Sql-server – How to “normalize” external data before insertion into “Data Warehouse” like database

etlnormalizationsql server

I want to be database agnostic but let's say we're inserting data into SQL Server which is to be used as a data warehouse.

There are MILLIONS of email records from an email platform that wasn't too well though out technically. It's data is not normalized.

So for instance one import might be 7 million records where one important field is a subject line (for testing purposes) and that subject line is "Happy Mother's Day One and All, we love Long Texts!" for all 7 million records.
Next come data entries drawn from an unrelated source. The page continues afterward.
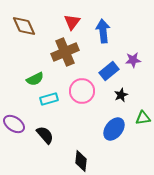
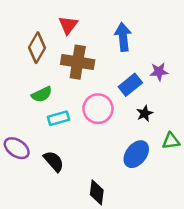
red triangle: (72, 22) -> (68, 25), moved
brown diamond: (24, 26) -> (37, 48), moved, turned 55
brown cross: (65, 52) -> (78, 62), turned 32

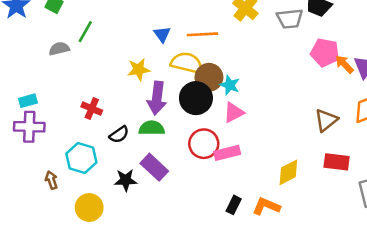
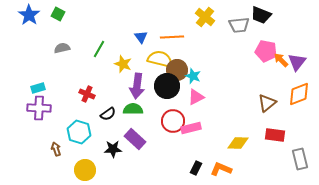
green line: (85, 32) -> (99, 49), moved
yellow star: (139, 69) -> (123, 64), turned 30
yellow diamond: (288, 172) -> (238, 143), turned 30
Now add that "7 million of the exact same long text" to about maybe 50 different subject lines. The benefits of normalization couldn't be clearer with this example. Convert the highly redundant long texts to integers, and then store a small dimensional table translating them back to text. Right?

I'm just wondering the exact implementation of this.

I'm going to use an ETL tool (one or another) but I suppose there are multiple ways of doing it. I guess I would attempt to translate the "subject" into an int based on the small dimensional table, and if no match is found, I would take the distinct new records and append them with an auto-incrementing table? Just wondering if this is a common task.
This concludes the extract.